A demo code for capturing a single frame from a video using camera :
cap= cv2.VideoCapture(0)
while(True):
ret, frame = cap.read()
cv2.imwrite('image.jpg',frame)
break
cap.release()
cv2.destroyAllWindows()
Output
1. Image
To output an image we call the cartoon function we an image as input, and save it.
output = cartoon(cv2.imread("original.jpg"))

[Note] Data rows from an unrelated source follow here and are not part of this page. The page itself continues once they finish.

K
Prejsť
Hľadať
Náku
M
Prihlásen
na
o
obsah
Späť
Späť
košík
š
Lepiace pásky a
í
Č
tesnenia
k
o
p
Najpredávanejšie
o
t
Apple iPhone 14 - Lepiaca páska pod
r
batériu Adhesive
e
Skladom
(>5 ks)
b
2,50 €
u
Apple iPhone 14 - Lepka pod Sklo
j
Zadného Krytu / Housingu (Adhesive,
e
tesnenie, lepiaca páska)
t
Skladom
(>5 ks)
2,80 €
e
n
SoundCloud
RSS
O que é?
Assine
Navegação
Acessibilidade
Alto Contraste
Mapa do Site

cv2.imwrite("cartoon.jpg", output)
2. Video
For converting a video to the cartoon, we create a new python file and name it “video.py”. There we import the cartoon function and call it for each frame of the video.
import numpy as np
import cv2
from caartoonize import caart
videoCaptureObject = cv2.VideoCapture(0)
out = cv2.VideoWriter('out.mp4', cv2.VideoWriter_fourcc(*'MP4V'), 24, (720, 1280))
result = True
while(result):
ret,img = videoCaptureObject.read()
img=cartoon(img)
cv2.imshow("original",np.array(img))
out.write(img)
if(cv2.waitKey(1) & 0xFF==ord('q')):
break
videoCaptureObject.release()
cv2.destroyAllWindows()
Line 7 creates an object for us to be able to write the output in video format. For each frame in video capture, we call cartoon function. If q is pressed on the keyboard, the raspberry pi camera stops taking video and the cartoon video gets saved.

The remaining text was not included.